Maybe WD40 or deicer spray on connection might help.


----------



## sixbales (May 18, 2011)

Howdy jayhawk238,

Welcome to the tractor forum.

I'm not sure I understand your problem? Do you have water in the hydraulic fluid that freezes up? Maybe the QD block represents a low spot where water accumulates.


----------



## jayhawk238 (Oct 29, 2010)

Thanks for the reply's. I will post some photos to show where my problem seems to be. Right know I'm REAL busy. I open a bunch of driveways and we have got over 6 foot of snow in the past 4 days! Picked up another 12 inches today and it's suppose to snow all night and all day and night tomorrow.
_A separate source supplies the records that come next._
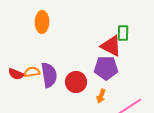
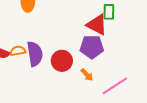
orange arrow: (101, 96) -> (87, 75), turned -64

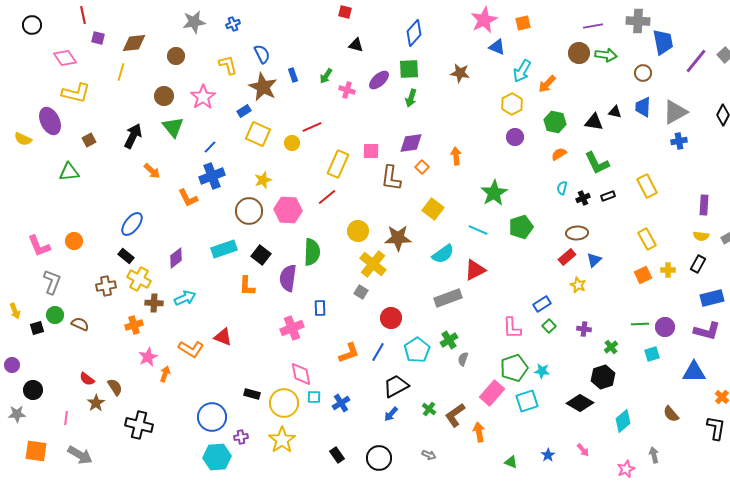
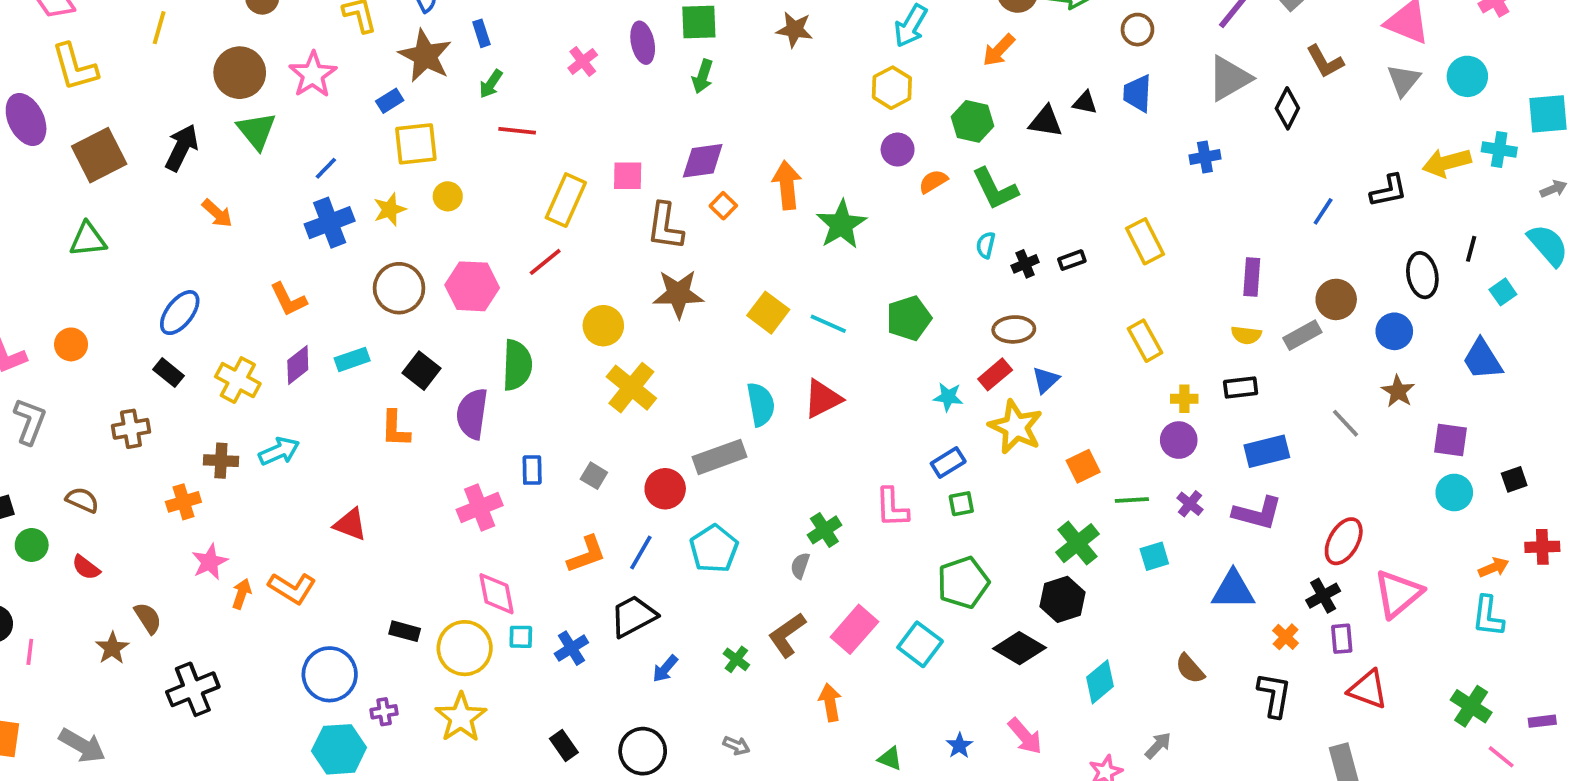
green arrow: (326, 76) -> (491, 84), moved
purple ellipse: (379, 80) -> (643, 43), turned -60
orange arrow: (547, 84) -> (999, 50), moved
pink cross: (347, 90) -> (583, 61), turned 35
yellow L-shape: (76, 93) -> (75, 67), turned 60
brown circle: (164, 96) -> (240, 73), size x1.4
gray triangle: (675, 112) -> (1229, 78), moved
red line: (312, 127) -> (517, 131), turned 30
yellow square: (258, 134) -> (416, 144), turned -30
brown square: (89, 140) -> (99, 155), size x2.0
yellow circle: (292, 143) -> (448, 196), moved
orange semicircle: (559, 154) -> (933, 181), moved
orange arrow: (456, 156) -> (787, 185), size x1.4
green L-shape: (597, 163) -> (995, 189), moved
green triangle: (69, 172) -> (88, 239), moved
yellow star: (263, 180) -> (390, 209), moved
green star: (494, 193) -> (841, 224), moved
orange L-shape: (188, 198) -> (288, 299), moved
yellow square: (433, 209) -> (768, 313), moved
brown star: (398, 238) -> (678, 294), moved
cyan rectangle: (224, 249) -> (352, 359), size x0.7
cyan semicircle: (443, 254) -> (761, 404), moved, turned -65
purple diamond: (176, 258) -> (298, 365), moved
black rectangle: (698, 264) -> (1241, 388), turned 54
orange square: (643, 275) -> (1083, 466), moved
yellow cross: (139, 279) -> (238, 380), moved
yellow star: (578, 285) -> (1016, 427), size x1.8
gray square: (361, 292) -> (594, 476), moved
gray rectangle: (448, 298) -> (720, 457), moved
green circle: (55, 315) -> (32, 545), moved
green square: (549, 326) -> (961, 504), turned 32
purple circle: (665, 327) -> (1179, 440), moved
purple cross: (584, 329) -> (1190, 504), moved, turned 32
green cross: (449, 340) -> (824, 530), moved
green cross: (611, 347) -> (1078, 543), size x1.6
orange L-shape: (191, 349) -> (292, 588), moved
green pentagon: (514, 368) -> (963, 582), moved
cyan star: (542, 371) -> (948, 397), moved
red semicircle: (87, 379) -> (86, 567), moved
black trapezoid: (396, 386) -> (633, 616), moved
cyan square: (527, 401) -> (920, 644), turned -35
brown L-shape: (455, 415) -> (787, 635), moved
pink line: (66, 418) -> (30, 652), moved
black cross: (139, 425) -> (193, 689), turned -36
pink arrow: (583, 450) -> (1025, 736), size x1.5
gray arrow: (654, 455) -> (1158, 746), turned 56

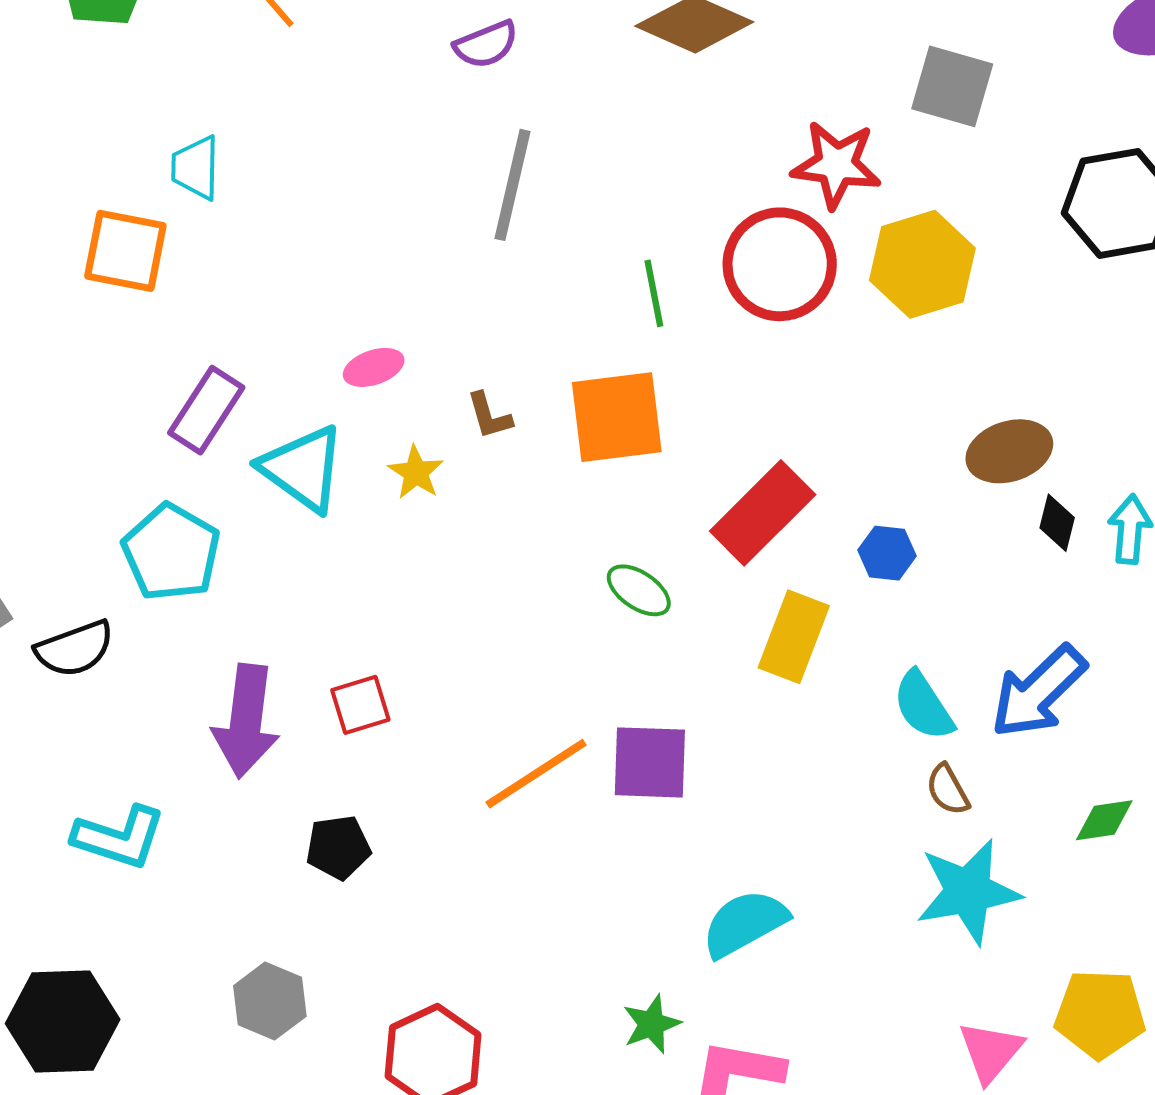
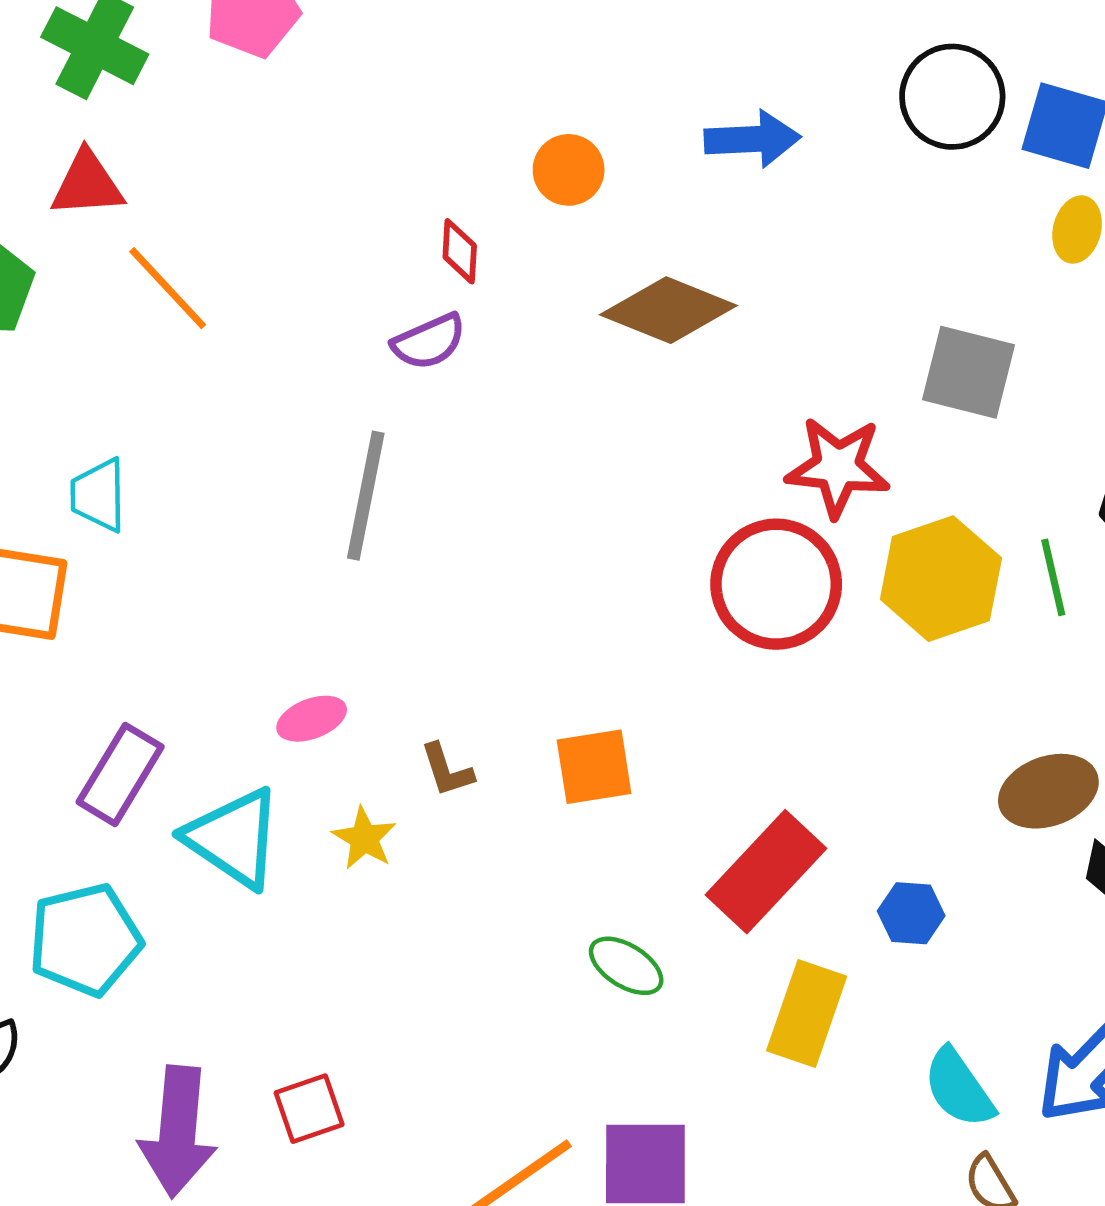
gray line: (512, 185) -> (366, 496), moved
green line: (654, 293) -> (1053, 577), moved
orange square: (617, 417) -> (594, 767), size x0.7
cyan pentagon: (171, 552) -> (85, 940), turned 30

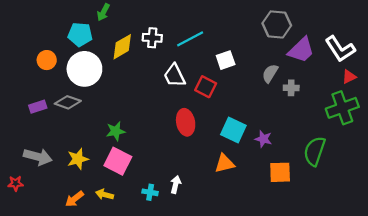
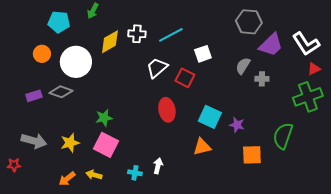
cyan pentagon: (80, 34) -> (59, 22), moved
white trapezoid: (174, 76) -> (157, 68), turned 75

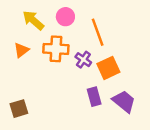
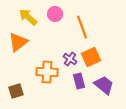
orange cross: (56, 49) -> (47, 72), moved
orange triangle: (21, 50) -> (18, 42), size x1.5
purple cross: (83, 60) -> (70, 59), moved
Whenever it stops and I can catch my breath I'll post those pictures.


----------



## Thomas (Nov 1, 2006)

Hope your pacing yourself Jayhawk doing those long hours.


----------



## jayhawk238 (Oct 29, 2010)

Doing my best to!! Thanks for your concern.


----------



## Fedup (Feb 25, 2014)

I'm assuming here that you're referring to the cables from a joystick to a loader valve? Moisture getting into cables, then turning to ice in cold temps is a common problem in many places, particularly with tractors that live outside. Heat tape will definitely help, if you can wrap both the cables and tape to insulate and retain the heat where it will do some good. If the cables are longer than needed, they will often sag somewhere and develop a "low spot" where trapped moisture will collect. If you find such areas, maybe you can raise the cables up a bit in that area and tie them so that moisture can drain out (if it ever warms up enough).


----------



## RM-MN (Sep 11, 2015)

Fedup said:


> I'm assuming here that you're referring to the cables from a joystick to a loader valve? Moisture getting into cables, then turning to ice in cold temps is a common problem in many places, particularly with tractors that live outside. Heat tape will definitely help, if you can wrap both the cables and tape to insulate and retain the heat where it will do some good. If the cables are longer than needed, they will often sag somewhere and develop a "low spot" where trapped moisture will collect. If you find such areas, maybe you can raise the cables up a bit in that area and tie them so that moisture can drain out (if it ever warms up enough).


If it's the cables from the joystick that are icing up, pour a little gas line antifreeze down them. It takes very little moisture to freeze them and it takes very little of the gas line antifreeze to thaw them out again. An eyedropper may be the tool to use to put the antifreeze in. You may have to lubricate them when the weather warms up though.


----------